How to steal a newborn baby

Ok, yeah, it sounds like a drastic title, but it is.

Just in case you are wondering if you are reading a baby stealer’s blog, I’m going to invade my own privacy a bit just to explain how it all went down.

Here’s the new fact you’ll know about me after this: I’ve got a newborn son.

Baby security

If you happen to have a baby through the regular, nature intended way, then chances are you were right there in the delivery room with your significant other and you saw your baby getting into this world and followed him/her every step of the way from that point on.

From what I hear though, somewhere around 85% of all deliveries end up in a c-section (i.e. surgery). This was our case, and it meant that I had to be outside of the delivery room.

I waited, sometimes patiently and sometimes not so much. Until 30 minutes later, a man in scrubs from head to toes came out with a baby in an incubator.

“XXXXX’s father?”, the doctor asked. “That’s me”, I answered while I approached my newborn son. “Follow me”, he said and we started walking towards the room where the first vaccines, among other things, were done to my son by a different doctor.

Once we were in this room, one of the things this other doctor did was to write down my son’s name and date of birth on three plastic wrist bands.
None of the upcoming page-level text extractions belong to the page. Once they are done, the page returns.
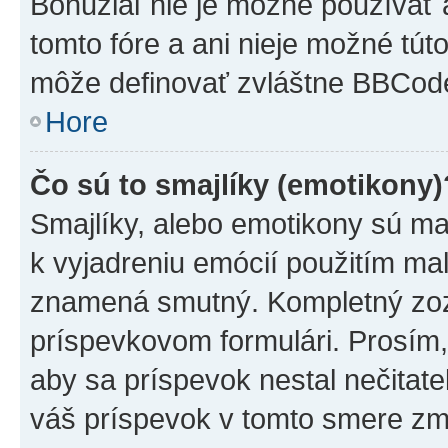
Bohužiaľ nie je možné používať
tomto fóre a ani nieje možné tú
môže definovať zvláštne BBCod
Hore
Čo sú to smajlíky (emotikony)
Smajlíky, alebo emotikony sú mal
k vyjadreniu emócií použitím mal
znamená smutný. Kompletný zozn
príspevkovom formulári. Prosím,
aby sa príspevok nestal nečitat
váš príspevok v tomto smere zm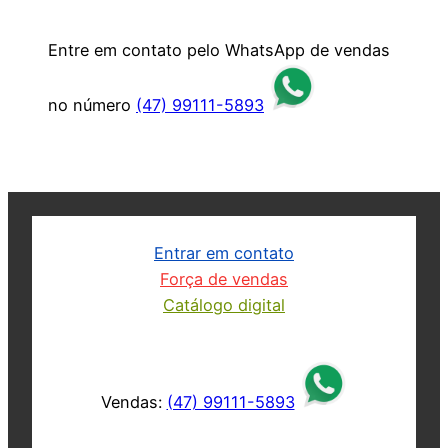
Entre em contato pelo WhatsApp de vendas
no número
(47) 99111-5893
Entrar em contato
Força de vendas
Catálogo digital
Vendas:
(47) 99111-5893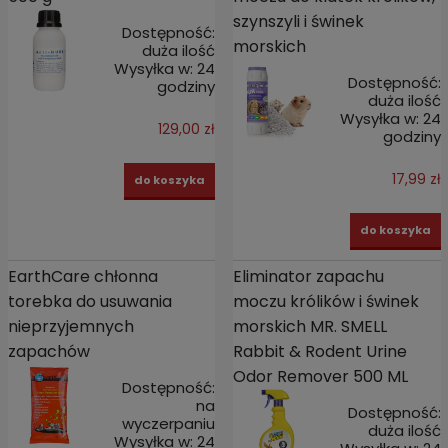
szynszyli i świnek
Dostępność:
morskich
duża ilość
Wysyłka w:
24
Dostępność:
godziny
duża ilość
Wysyłka w:
24
129,00 zł
godziny
17,99 zł
do koszyka
do koszyka
EarthCare chłonna
Eliminator zapachu
torebka do usuwania
moczu królików i świnek
nieprzyjemnych
morskich MR. SMELL
zapachów
Rabbit & Rodent Urine
Odor Remover 500 ML
Dostępność:
na
Dostępność:
wyczerpaniu
duża ilość
Wysyłka w:
24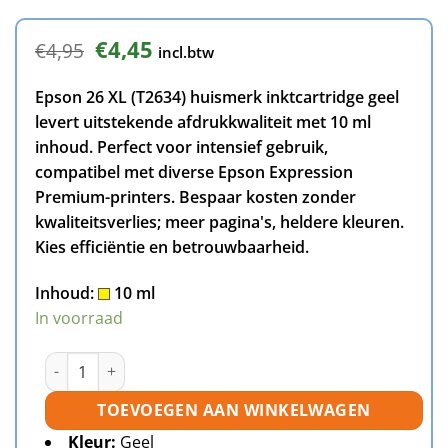
Oorspronkelijke
Huidige
€
4,45
€
4,95
incl.btw
prijs
prijs
was:
is:
Epson 26 XL (T2634) huismerk inktcartridge geel
€4,95.
€4,45.
levert uitstekende afdrukkwaliteit met 10 ml
inhoud. Perfect voor intensief gebruik,
compatibel met diverse Epson Expression
Premium-printers. Bespaar kosten zonder
kwaliteitsverlies; meer pagina's, heldere kleuren.
Kies efficiëntie en betrouwbaarheid.
Inhoud:
10 ml
In voorraad
Epson 26XL (T2634) inktcartridge geel huismerk aantal
TOEVOEGEN AAN WINKELWAGEN
Kleur:
Geel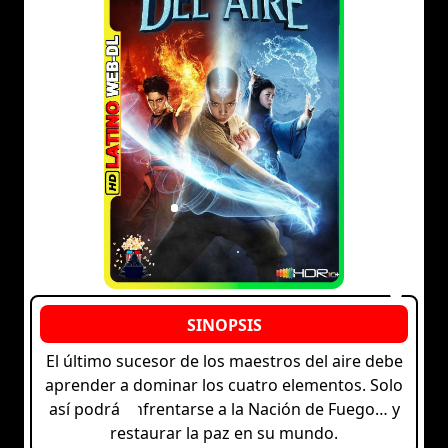
El último sucesor de los maestros del aire debe
aprender a dominar los cuatro elementos. Solo
así podrá enfrentarse a la Nación de Fuego… y
restaurar la paz en su mundo.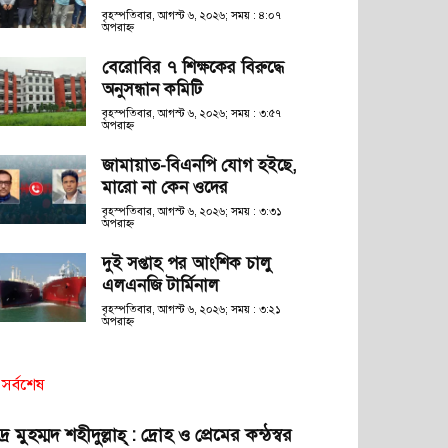
বৃহস্পতিবার, আগস্ট ৬, ২০২৬; সময় : ৪:০৭
অপরাহ্ণ
বেরোবির ৭ শিক্ষকের বিরুদ্ধে
অনুসন্ধান কমিটি
বৃহস্পতিবার, আগস্ট ৬, ২০২৬; সময় : ৩:৫৭
অপরাহ্ণ
জামায়াত-বিএনপি যোগ হইছে,
মারো না কেন ওদের
বৃহস্পতিবার, আগস্ট ৬, ২০২৬; সময় : ৩:৩১
অপরাহ্ণ
দুই সপ্তাহ পর আংশিক চালু
এলএনজি টার্মিনাল
বৃহস্পতিবার, আগস্ট ৬, ২০২৬; সময় : ৩:২১
অপরাহ্ণ
সর্বশেষ
দ্র মুহম্মদ শহীদুল্লাহ্ : দ্রোহ ও প্রেমের কন্ঠস্বর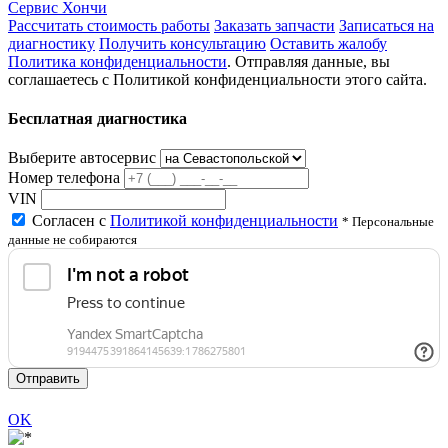
Сервис Хончи
Рассчитать стоимость работы
Заказать запчасти
Записаться на
диагностику
Получить консультацию
Оставить жалобу
Политика конфиденциальности
. Отправляя данные, вы
соглашаетесь с Политикой конфиденциальности этого сайта.
Бесплатная диагностика
Выберите автосервис
Номер телефона
VIN
Согласен с
Политикой конфиденциальности
* Персональные
данные не собираются
Отправить
OK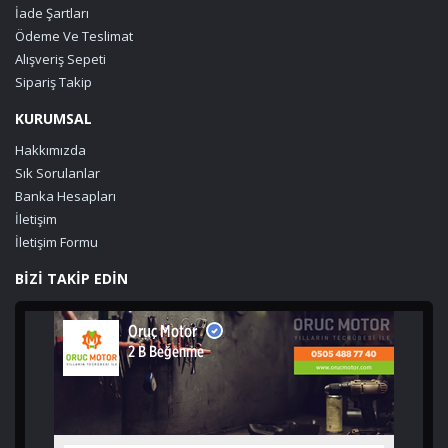
İade Şartları
Ödeme Ve Teslimat
Alışveriş Sepeti
Sipariş Takip
KURUMSAL
Hakkımızda
Sık Sorulanlar
Banka Hesapları
İletişim
İletişim Formu
BİZİ TAKİP EDİN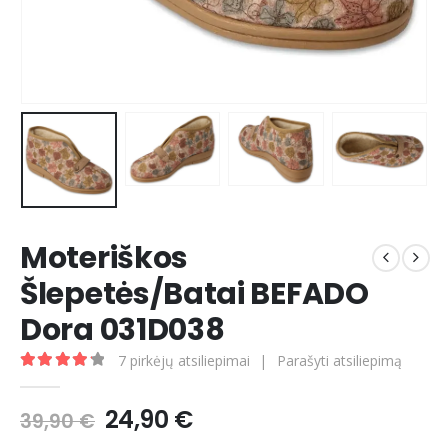
Moteriškos
Šlepetės/Batai BEFADO
Dora 031D038
7
pirkėjų atsiliepimai
|
Parašyti atsiliepimą
4.29
out of 5
Original
Current
24,90
€
39,90
€
price
price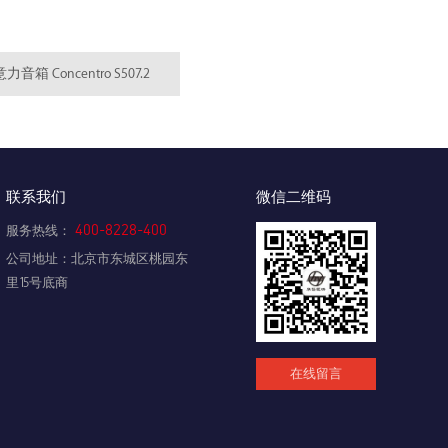
音箱 Concentro S507.2
联系我们
微信二维码
400-8228-400
服务热线：
公司地址：北京市东城区桃园东
里15号底商
在线留言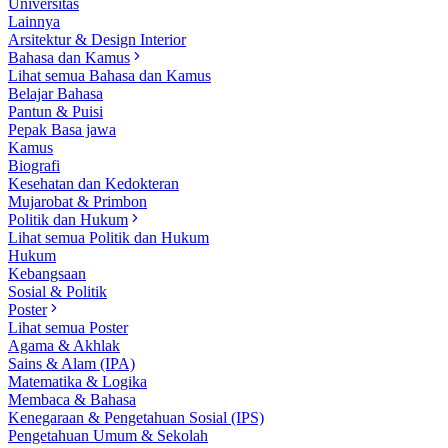
Universitas
Lainnya
Arsitektur & Design Interior
Bahasa dan Kamus
Lihat semua Bahasa dan Kamus
Belajar Bahasa
Pantun & Puisi
Pepak Basa jawa
Kamus
Biografi
Kesehatan dan Kedokteran
Mujarobat & Primbon
Politik dan Hukum
Lihat semua Politik dan Hukum
Hukum
Kebangsaan
Sosial & Politik
Poster
Lihat semua Poster
Agama & Akhlak
Sains & Alam (IPA)
Matematika & Logika
Membaca & Bahasa
Kenegaraan & Pengetahuan Sosial (IPS)
Pengetahuan Umum & Sekolah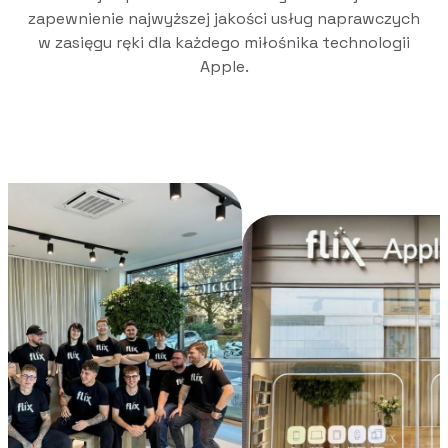
zapewnienie najwyższej jakości usług naprawczych
w zasięgu ręki dla każdego miłośnika technologii
Apple.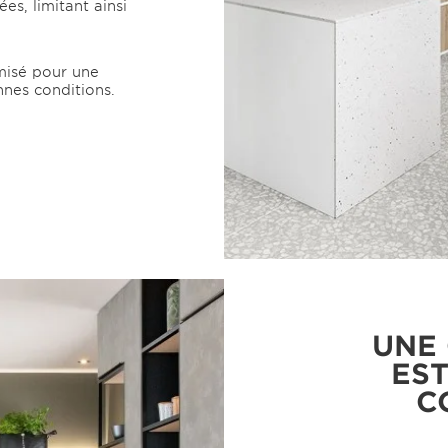
es, limitant ainsi
misé pour une
nes conditions.
UNE 
EST
C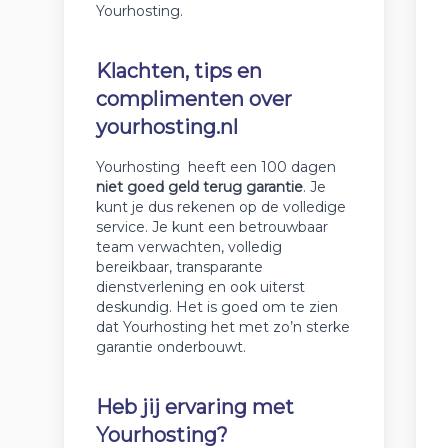
Yourhosting.
Klachten, tips en
complimenten over
yourhosting.nl
Yourhosting heeft een 100 dagen
niet goed geld terug garantie
. Je
kunt je dus rekenen op de volledige
service. Je kunt een betrouwbaar
team verwachten, volledig
bereikbaar, transparante
dienstverlening en ook uiterst
deskundig. Het is goed om te zien
dat Yourhosting het met zo’n sterke
garantie onderbouwt.
Heb jij ervaring met
Yourhosting?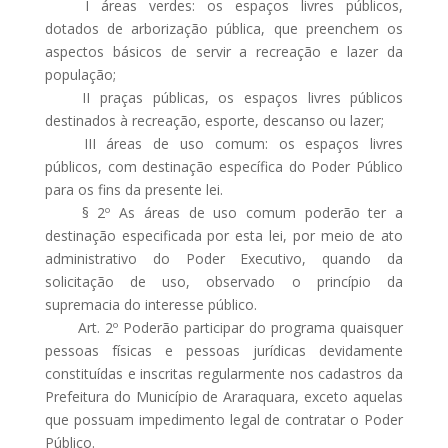
I áreas verdes: os espaços livres públicos,
dotados de arborização pública, que preenchem os
aspectos básicos de servir a recreação e lazer da
população;
II praças públicas, os espaços livres públicos
destinados à recreação, esporte, descanso ou lazer;
III áreas de uso comum: os espaços livres
públicos, com destinação específica do Poder Público
para os fins da presente lei.
§ 2º As áreas de uso comum poderão ter a
destinação especificada por esta lei, por meio de ato
administrativo do Poder Executivo, quando da
solicitação de uso, observado o princípio da
supremacia do interesse público.
Art. 2º Poderão participar do programa quaisquer
pessoas físicas e pessoas jurídicas devidamente
constituídas e inscritas regularmente nos cadastros da
Prefeitura do Município de Araraquara, exceto aquelas
que possuam impedimento legal de contratar o Poder
Público.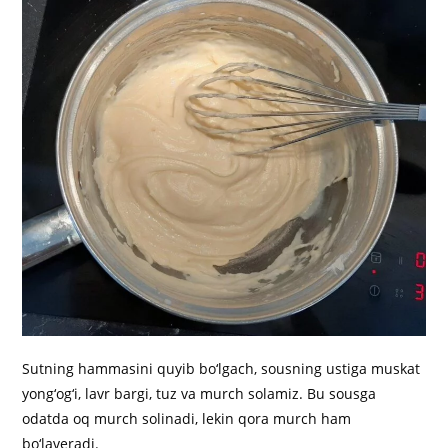
Sutning hammasini quyib bo‘lgach, sousning ustiga muskat
yong‘og‘i, lavr bargi, tuz va murch solamiz. Bu sousga
odatda oq murch solinadi, lekin qora murch ham
bo‘laveradi.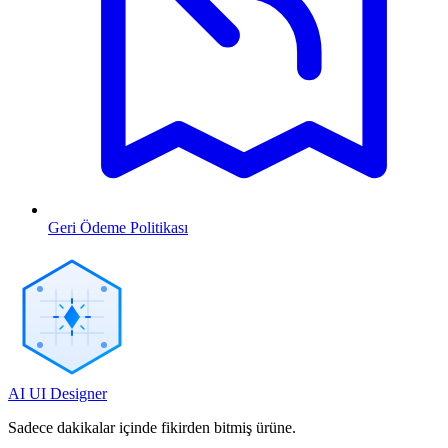
Geri Ödeme Politikası
AI UI Designer
Sadece dakikalar içinde fikirden bitmiş ürüne.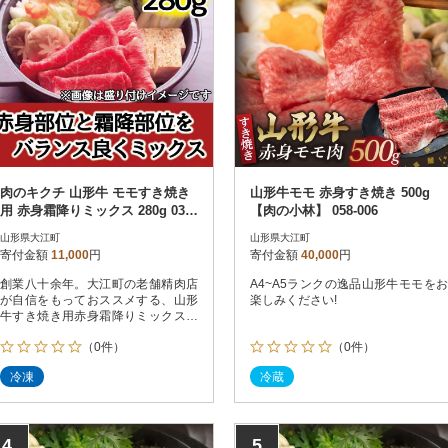
肉のキクチ 山形牛 モモすき焼き
山形牛モモ 赤身すき焼き 500g
用 赤身霜降りミックス 280g 035-
【肉の小林】 058-006
007
山形県大江町
山形県大江町
寄付金額
11,000
円
寄付金額
40,000
円
創業八十余年。大江町の老舗精肉店
A4~A5ランクの逸品山形牛モモをお
が自信をもっておススメする、山形
楽しみください!
牛すき焼き用赤身霜降りミックスで
す。
（0件）
（0件）
冷凍
冷蔵
4
5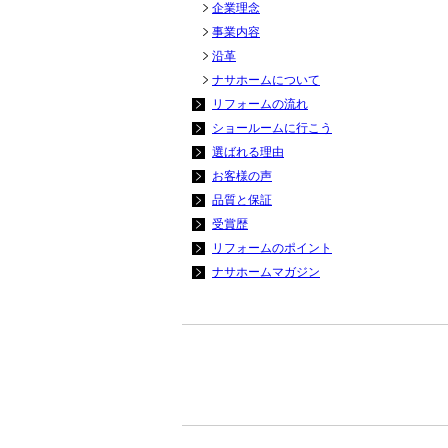
企業理念
事業内容
沿革
ナサホームについて
リフォームの流れ
ショールームに行こう
選ばれる理由
お客様の声
品質と保証
受賞歴
リフォームのポイント
ナサホームマガジン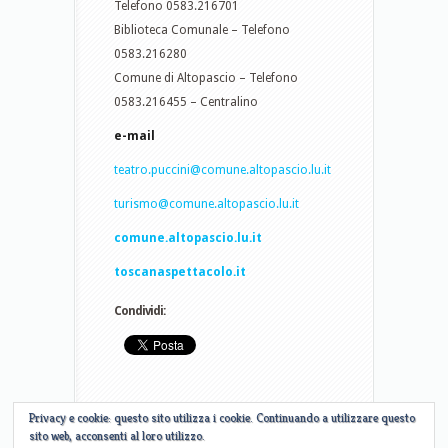
Telefono 0583.216701
Biblioteca Comunale – Telefono
0583.216280
Comune di Altopascio – Telefono
0583.216455 – Centralino
e-mail
teatro.puccini@comune.altopascio.lu.it
turismo@comune.altopascio.lu.it
comune.altopascio.lu.it
toscanaspettacolo.it
Condividi:
Privacy e cookie: questo sito utilizza i cookie. Continuando a utilizzare questo
sito web, acconsenti al loro utilizzo.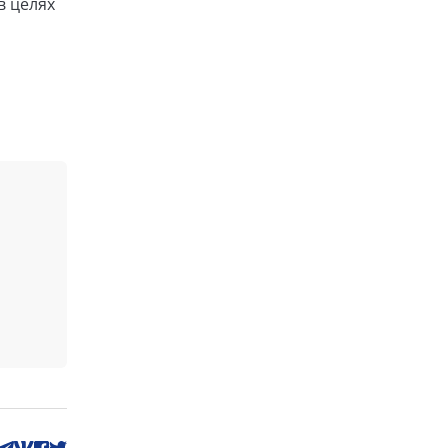
в целях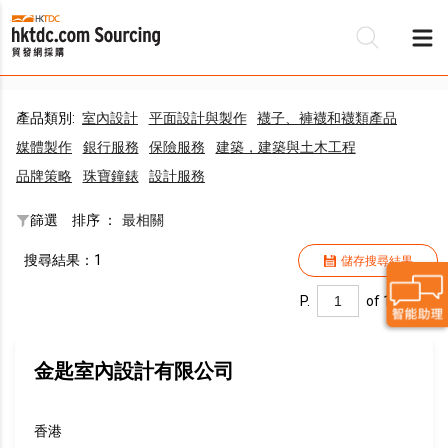
產品類別:
室內設計
平面設計與製作
襪子、褲襪和襪類產品
媒體製作
銀行服務
保險服務
建築，建築與土木工程
品牌策略
珠寶鐘錶
設計服務
篩選
排序 ：
最相關
搜尋結果：1
儲存搜尋結果
P.
of 1
金匙室內設計有限公司
香港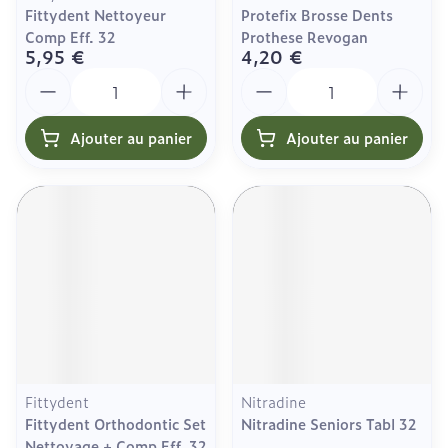
Fittydent Nettoyeur
Protefix Brosse Dents
Comp Eff. 32
Prothese Revogan
5,95 €
4,20 €
Quantité
Quantité
Ajouter au panier
Ajouter au panier
Fittydent
Nitradine
Fittydent Orthodontic Set
Nitradine Seniors Tabl 32
Nettoyage + Comp Eff. 32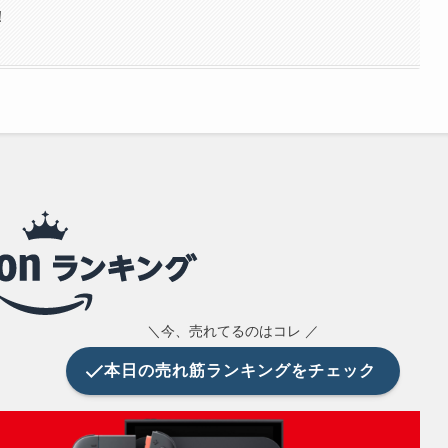
！
＼今、売れてるのはコレ ／
本日の
売れ筋ランキングをチェック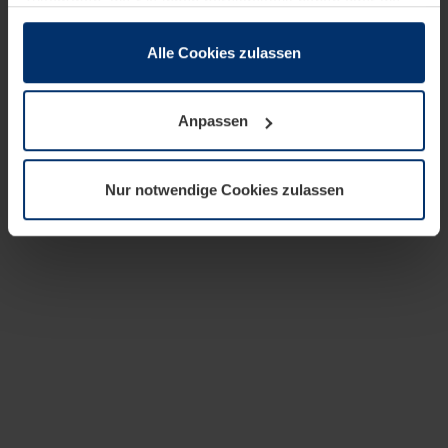
zusammen, die Sie ihnen bereitgestellt haben oder die
sie im Rahmen Ihrer Nutzung der Dienste gesammelt
haben.
Alle Cookies zulassen
Rechtlich können wir Cookies auf Ihrem Gerät speichern,
wenn diese für den Betrieb dieser Seite unbedingt
Anpassen
notwendig sind. Für alle anderen Cookie-Typen benötigen
wir Ihre Erlaubnis. Ihre Einwilligung können Sie jederzeit
in der Cookie-Erläuterung auf der Seite
Nur notwendige Cookies zulassen
Datenschutzerklärung
unserer Website ändern oder
widerrufen.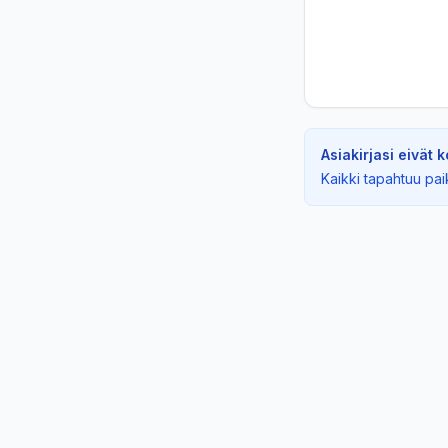
Asiakirjasi eivät 
Kaikki tapahtuu paika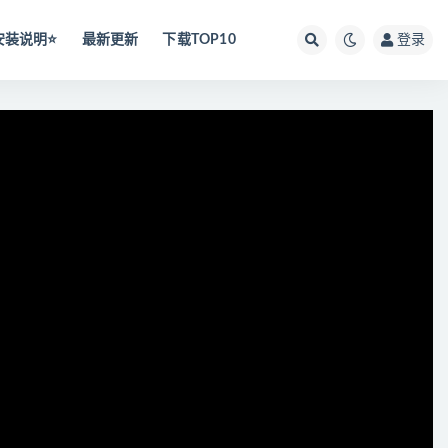
安装说明⭐️
最新更新
下载TOP10
登录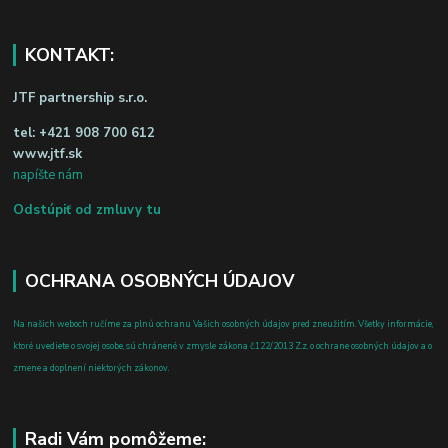
KONTAKT:
JTF partnership s.r.o.
tel:
+421 908 700 612
www.jtf.sk
napíšte nám
Odstúpiť od zmluvy tu
OCHRANA OSOBNÝCH ÚDAJOV
Na našich weboch ručíme za plnú ochranu Vašich osobných údajov pred zneužitím. Všetky informácie,
ktoré uvediete o svojej osobe, sú chránené v zmysle zákona č.122/2013 Z.z. o ochrane osobných údajov a o
zmene a doplnení niektorých zákonov.
Radi Vám pomôžeme: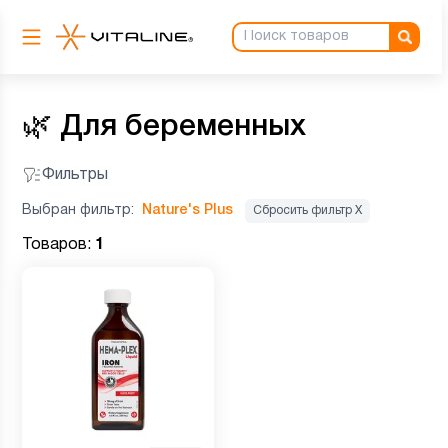
🌿
Для беременных
Фильтры
Выбран фильтр:
Nature's Plus
Сбросить фильтр Х
Товаров:
1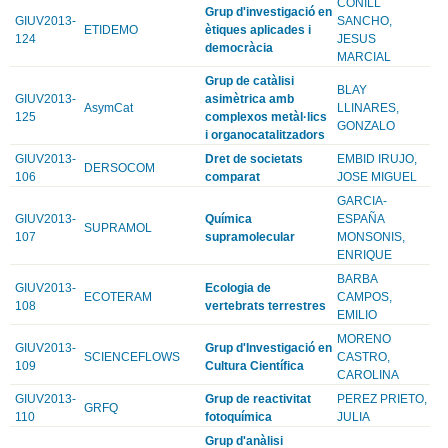
CONILL
Grup d'investigació en
GIUV2013-
SANCHO,
ETIDEMO
ètiques aplicades i
124
JESUS
democràcia
MARCIAL
Grup de catàlisi
BLAY
GIUV2013-
asimètrica amb
AsymCat
LLINARES,
125
complexos metàl·lics
GONZALO
i organocatalitzadors
GIUV2013-
Dret de societats
EMBID IRUJO,
DERSOCOM
106
comparat
JOSE MIGUEL
GARCIA-
GIUV2013-
Química
ESPAÑA
SUPRAMOL
107
supramolecular
MONSONIS,
ENRIQUE
BARBA
GIUV2013-
Ecologia de
ECOTERAM
CAMPOS,
108
vertebrats terrestres
EMILIO
MORENO
GIUV2013-
Grup d'Investigació en
SCIENCEFLOWS
CASTRO,
109
Cultura Científica
CAROLINA
GIUV2013-
Grup de reactivitat
PEREZ PRIETO,
GRFQ
110
fotoquímica
JULIA
Grup d'anàlisi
One for the baby, one for the mother, and one for me.

I attached my own, the doctor tried to attach one to my baby but failed because it was bad somehow, so she just taped it (i.e. it could be easily removed, unlike my own which needed to be broken to be removed).

It was a security measure. Or so they thought, I guess.

It was security theater, as Bruce Schneier would say.

I went with my baby in my arms to the room to wait for the mother. When she arrived, I attached her wrist band.

For security.

All in all, I’m tremendously happy, everything went perfectly. But let’s back up a bit.

What could’ve gone wrong?

So I was alone, standing in front of the operating room. I could’ve been with some other family member, but we wanted that moment to be our own. We like it that way. But… either way, what stopped somebody from somehow taking me to a different place and then have another man claim to be my son’s father?

I didn’t miss the step where they asked me for an ID above, because they didn’t. They just took my word for it, because it seems people don’t lie in those moments.

This might sound like out of a Liam Neeson movie, but human trafficking is real, whether you want to admit it or not. And I may be paranoid, but the security holes are real.

All this happened in Argentina. It seems human trafficking here, comparatively, is not that bad. In places like Mexico, families save money throughout the pregnancy to pay for private security to stand around your baby 24/7, from the moment he or she comes out of the mother until the whole family leaves the hospital.

In Argentina, we attach a piece of plastic to the baby and hope for the best.

How to improve baby security with simple changes

Do we need an extremely complex system to get this done right? No! Here are a couple of simple things that can improve security:

  • Ask for the identity of the person receiving the baby while the mother is still in surgery, then have the doctor actually check that the person who claims to be the father actually is who he says he is.
  • Get the wrist bands on the parents before the child is born. Then, get the doctor to check that the father has the correct wrist band to receive the baby while the mother is in surgery.
  • Get the father to scrub in with the mother and follow the baby from the actual birth.

Are these perfect? Of course not, but they sure are better alternatives than what I experienced.